Do you find yourself turning up at appointments late (or stressfully on time)? The problem may not be related to having too much to do but instead to how you schedule your appointments.
The secret to stress-free appointments is what happens before and after the appointment!
For me appointments are basically things I need to do at a specific time and day. These include work related meetings with others, work related things I need to get done on my own, as well as personal things such as taking my son to music or playing golf.
I used to find myself frequently “arriving” late to appointments until one of my new golfing friends told me that 4 PM golf means you should be ready to tee off (start playing) at 4, not arrive in the car park at 4.

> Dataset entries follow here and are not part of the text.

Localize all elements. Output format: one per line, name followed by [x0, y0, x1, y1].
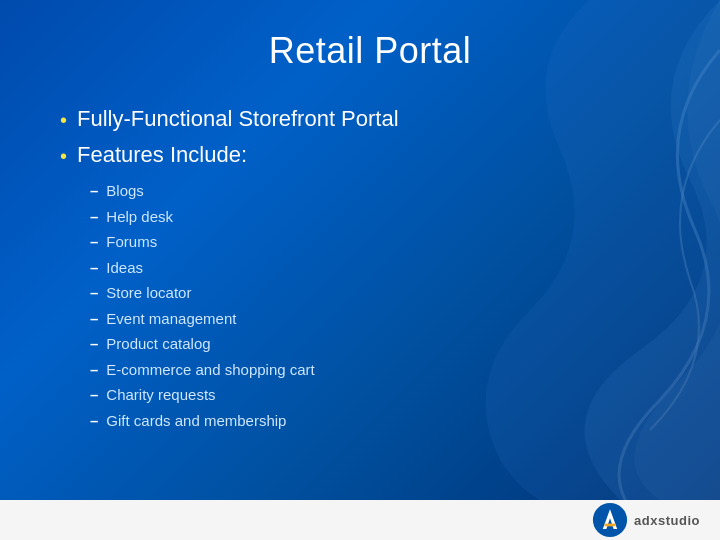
sub-item-label-charity: Charity requests	[106, 384, 215, 407]
dash-3: –	[90, 257, 98, 280]
sub-item-label-event-management: Event management	[106, 308, 236, 331]
dash-8: –	[90, 384, 98, 407]
dash-0: –	[90, 180, 98, 203]
sub-item-label-ecommerce: E-commerce and shopping cart	[106, 359, 314, 382]
sub-item-ecommerce: – E-commerce and shopping cart	[90, 359, 680, 382]
sub-item-store-locator: – Store locator	[90, 282, 680, 305]
bullet-dot-2: •	[60, 142, 67, 170]
svg-rect-2	[605, 524, 616, 527]
dash-1: –	[90, 206, 98, 229]
logo-text: adxstudio	[634, 513, 700, 528]
dash-6: –	[90, 333, 98, 356]
bullet-dot-1: •	[60, 106, 67, 134]
bottom-bar: adxstudio	[0, 500, 720, 540]
sub-item-label-helpdesk: Help desk	[106, 206, 173, 229]
dash-2: –	[90, 231, 98, 254]
sub-item-label-gift-cards: Gift cards and membership	[106, 410, 286, 433]
dash-5: –	[90, 308, 98, 331]
sub-item-label-store-locator: Store locator	[106, 282, 191, 305]
bullet-text-2: Features Include:	[77, 142, 247, 168]
sub-item-event-management: – Event management	[90, 308, 680, 331]
sub-item-blogs: – Blogs	[90, 180, 680, 203]
sub-item-list: – Blogs – Help desk – Forums – Ideas – S…	[90, 180, 680, 432]
sub-item-charity: – Charity requests	[90, 384, 680, 407]
sub-item-label-forums: Forums	[106, 231, 157, 254]
sub-item-label-ideas: Ideas	[106, 257, 143, 280]
bullet-text-1: Fully-Functional Storefront Portal	[77, 106, 399, 132]
sub-item-gift-cards: – Gift cards and membership	[90, 410, 680, 433]
dash-9: –	[90, 410, 98, 433]
sub-item-ideas: – Ideas	[90, 257, 680, 280]
dash-4: –	[90, 282, 98, 305]
sub-item-forums: – Forums	[90, 231, 680, 254]
sub-item-label-product-catalog: Product catalog	[106, 333, 210, 356]
logo-area: adxstudio	[592, 502, 700, 538]
logo-icon	[592, 502, 628, 538]
sub-item-product-catalog: – Product catalog	[90, 333, 680, 356]
sub-item-label-blogs: Blogs	[106, 180, 144, 203]
dash-7: –	[90, 359, 98, 382]
bullet-item-1: • Fully-Functional Storefront Portal	[60, 106, 680, 134]
sub-item-helpdesk: – Help desk	[90, 206, 680, 229]
bullet-item-2: • Features Include:	[60, 142, 680, 170]
slide-title: Retail Portal	[60, 20, 680, 82]
main-bullet-list: • Fully-Functional Storefront Portal • F…	[60, 106, 680, 170]
slide-content: Retail Portal • Fully-Functional Storefr…	[0, 0, 720, 500]
svg-point-0	[593, 503, 627, 537]
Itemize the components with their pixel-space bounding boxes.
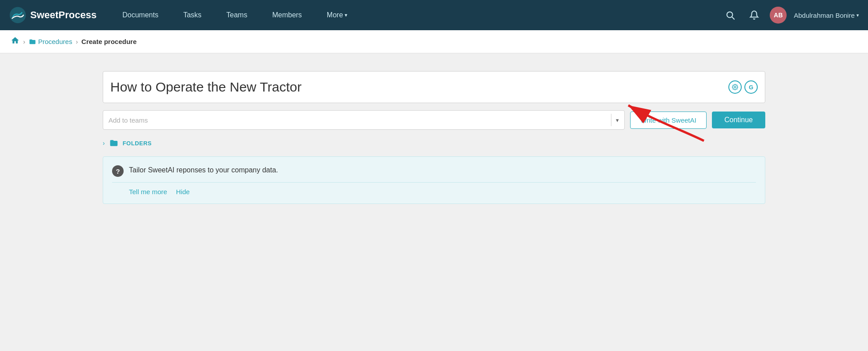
- search-button[interactable]: [722, 8, 739, 22]
- folders-chevron-icon: ›: [103, 140, 105, 147]
- brand-name: SweetProcess: [30, 9, 96, 21]
- user-name-display[interactable]: Abdulrahman Bonire: [794, 12, 859, 19]
- settings-icon-button[interactable]: [728, 80, 742, 94]
- teams-row: Add to teams ▾ Write with SweetAI Contin…: [103, 110, 765, 130]
- nav-right-section: AB Abdulrahman Bonire: [722, 7, 859, 24]
- breadcrumb: › Procedures › Create procedure: [0, 30, 868, 53]
- info-box: ? Tailor SweetAI reponses to your compan…: [103, 156, 765, 204]
- home-icon: [11, 36, 20, 45]
- write-with-sweetai-button[interactable]: Write with SweetAI: [630, 112, 707, 129]
- nav-documents[interactable]: Documents: [110, 0, 171, 30]
- procedures-folder-icon: [29, 38, 36, 45]
- info-box-header: ? Tailor SweetAI reponses to your compan…: [112, 165, 756, 177]
- continue-button[interactable]: Continue: [712, 112, 765, 128]
- grammarly-icon: G: [749, 84, 753, 91]
- main-content: G Add to teams ▾ Write with SweetAI Cont…: [89, 53, 779, 222]
- navbar: SweetProcess Documents Tasks Teams Membe…: [0, 0, 868, 30]
- nav-tasks[interactable]: Tasks: [171, 0, 214, 30]
- info-box-divider: [112, 182, 756, 183]
- svg-line-2: [732, 17, 734, 19]
- tell-me-more-link[interactable]: Tell me more: [129, 188, 167, 195]
- title-icon-group: G: [728, 80, 758, 94]
- teams-placeholder: Add to teams: [108, 116, 607, 124]
- nav-members[interactable]: Members: [260, 0, 314, 30]
- breadcrumb-home-icon[interactable]: [11, 36, 20, 47]
- user-avatar[interactable]: AB: [770, 7, 787, 24]
- grammarly-icon-button[interactable]: G: [744, 80, 758, 94]
- nav-links: Documents Tasks Teams Members More: [110, 0, 722, 30]
- brand-logo-link[interactable]: SweetProcess: [9, 6, 96, 24]
- nav-more[interactable]: More: [314, 0, 360, 30]
- folders-row[interactable]: › FOLDERS: [103, 139, 765, 148]
- select-divider: [611, 114, 611, 126]
- settings-icon: [732, 84, 738, 90]
- breadcrumb-sep-1: ›: [23, 38, 25, 45]
- procedure-title-input[interactable]: [110, 80, 728, 95]
- search-icon: [725, 10, 735, 20]
- notifications-button[interactable]: [746, 8, 763, 22]
- info-box-links: Tell me more Hide: [112, 188, 756, 195]
- folders-label: FOLDERS: [123, 140, 152, 147]
- folder-icon: [109, 139, 118, 148]
- breadcrumb-sep-2: ›: [76, 38, 78, 45]
- breadcrumb-procedures-link[interactable]: Procedures: [29, 38, 72, 45]
- hide-link[interactable]: Hide: [176, 188, 190, 195]
- teams-select[interactable]: Add to teams ▾: [103, 110, 625, 130]
- bell-icon: [749, 10, 759, 20]
- nav-teams[interactable]: Teams: [214, 0, 260, 30]
- chevron-down-icon: ▾: [616, 117, 619, 124]
- question-icon: ?: [112, 165, 124, 177]
- info-box-text: Tailor SweetAI reponses to your company …: [129, 165, 278, 176]
- breadcrumb-current-page: Create procedure: [81, 38, 137, 45]
- title-input-wrapper: G: [103, 71, 765, 103]
- sweetprocess-logo-icon: [9, 6, 27, 24]
- svg-point-3: [734, 86, 736, 88]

Learning to be on time for golf has helped me discover some rules that have helped me use appointments in a more productive and less stressful way.
1: Is there enough time to finish off from any previous appointment (before this appointment)
Do you need to make notes or schedule follow-up actions after the previous appointment is over?
If you’ve been working on something on your own, have you allocated enough time to save your files in the correct folders etc?
Have you allocated enough time to do that before the start of the next appointment?
2: Have you given yourself enough time to prepare or to get to the meeting?
If the meeting is somewhere else, have you allocated enough time for travel (and taken into account the amount of traffic at that time of day)?
This is one I frequently got wrong when taking my son to guitar lessons. I underestimated the time to pick him from school, take him for a milk shake (might as well make the guitar lesson a weekly father-son event), and then end up at the lesson.
If it’s a sales meeting, have you given yourself enough time to get familiar with the client and the offer?
3: Have you given yourself enough time after the appointment?
This is the same as #1 but for this meeting instead of the previous appointment. It is liberating to finish a meeting knowing it’s finished (instead of knowing that you need to take time out later to make notes etc).
What does this mean for your Outlook Appointments?
Before you set an appointment in your Outlook Calendar, make sure that there is enough space between that appointment and the ones before and after.
If it’s an appointment with yourself then you can create a meeting slot that includes the before and after time.
If it’s an appointment with someone else, then you probably want to make the start of the meeting the actual meeting time. In that case make sure that there is enough free space before the meeting for you to travel, prepare etc.
Outlook also lets you set Reminders for appointments. By default this is set to 15 minutes but you can change this to whatever you want for individual appointments.
Change the reminder to give yourself enough before the meeting to get to the meeting on time and fully prepared.
Final thoughts…Don’t Schedule too much into your day!
There is a lot of research that now shows that we can get much more done if we schedule regular breaks during our day as well. That was probably the idea behind morning tea and afternoon tea (or the equivalent coffee breaks in modern times).
So remember to take a break.
I hope this tip helps you to get more important things done with less stress.
Please leave a comment if you find this useful… or have your own tips to better appointments.
Outlook’s default setting of 15 minutes is pretty useless if, for example, you schedule an out-of-office meeting but forget to change the reminder.
It’s better to change the default in File/Options/Calendar to, say, 1 day before. This gives you ample time to prepare a day in advance; you can then reset the reminder once you’ve finished preparing to 45 mins (for example), so you don’t forget nearer the time of the meeting.